倉谷拓朴「Black&Blue」に寄せて ― 幾重ものアナロジーが生み出すもの
数年前、このギャラリーで最初に倉谷拓朴の「その森のできごと」を見た。繊細なイメージに強く惹かれたが、同時に、彼はいったい何を
"可視化"しようとしているのかを考えてしまった。
「その森のできごと」は福島県とその周辺地域の森林の植物などを採取し、太陽光で焼き付けたフォトグラム、つまり日光写真である。写し取られたものの痕跡は青く留まり、印画紙の余白に滲んで微妙なグラデーションを纏っている。キャプションを見ると、それらは杉、笹、籾殻、桜、松、蕨、蜻蛉などだと書かれている。
わざわざ書くまでもないことだが、可視化とは、見えないものを見えるようにすることだ。アナログ写真の場合であれば、例えば精緻な描写力で肉眼では認識されなかった事物の細部を捉える、多数の写真から共通項を浮かび上がらせる、あるいは撮影主体と写された側の関係を類推させる、といったことだろうか。
同作の雰囲気は、伝統的な墨絵にも似ており、生命の儚ささえ感じさせるだろう。ゆえに日本的な自然観を可視化したものだ、などと直ぐに決めつけたくなる。だがこの衝動は、キャプションに書き込まれた、放射線量を示す数値によって留保される。福島第一原発事故の長期にわたる影響を可視化し、記録として留めた、その映像でもあると思い始めてしまうからだ。
とはいえ、これもまたアナロジーなのである。日光写真という手法で放射線を可視化することなど不可能だからだ。ただ、私には、「その森のできごと」は、それを実現したある画像を思い起こさせる。それは2015年に刊行された森 敏(東京大学名誉教授)と加賀谷雅道(写真家)による『放射線像 放射能を可視化する』で、放射線に対して、レントゲンの百倍ほども高い感度を持つイメージングプレートを使った「オートラジオグラフィー」という手法を用い、じっさいに滞留する放射線を写真として焼き付けている。こちらは白地に黒のシルエットであるものの、原理的にはフォトグラムと言って良い。「その森のできごと」とよく似た画像も散見される。私のように、日光写真がオートジオグラフィーという可視化手法に対する一種のアナロジーとして見え始める人もいるだろう。
それは悪いことでないと思う。日本固有の伝統的な自然観と、それを壊している物理現象との相克の緊張感をより高め、作品の解釈をさらに多層化させる役割を果たすからだ。
振り返ってみれば、福島原発事故による見えざる汚染は、写真家を様々な可視化の試みに駆り立ててきたのだ。あれから10年以上が経ち、発表された成果物は多い。その多様さが見る者それぞれの心のなかで結ばれ重なり合い、自然と罪深い人間の営みの相関関係についての、立体的な理解が生まれている。それは同時に、写真の可視化という作用についても深く再考させることを促し始めているのではないか。

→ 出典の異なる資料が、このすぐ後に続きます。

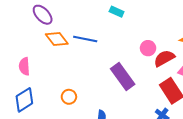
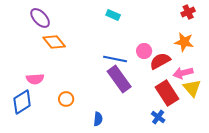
blue line: (85, 39) -> (115, 59), moved
pink semicircle: (24, 66) -> (35, 79), moved, turned -90

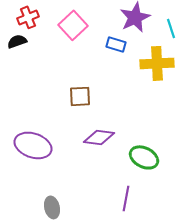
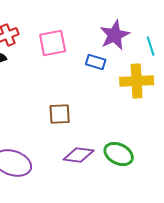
pink square: (73, 25) -> (53, 43), turned 32
green ellipse: (144, 157) -> (119, 154), moved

本展は「その森のできごと」のほか、3か所で撮影されたモノクロ作品を抜粋して再構成し、展示する予定だと聞いている。それぞれ福島の「shine」、新潟県十日町市の「snow country」、信州の諏訪湖周辺の「SUWA」である。いずれも小さな生命が織り成す、生と死の風景を、素朴に徹して捉えた心象的イメージである。
白黒と白青、陰画と陽画、対照的だが同一の地平をもったイメージが、ナユタの白い空間で響きあう。そのとき、どちらか一方だけでは明確には可視化され得なかった何事かが、深い余韻をともなって浮かんでくるはずだ。それは、きっと人が宿命として引き受けなければならないものなのだ。少なくとも私はそのような期待をもって、この展示に足を運びたいと思っている。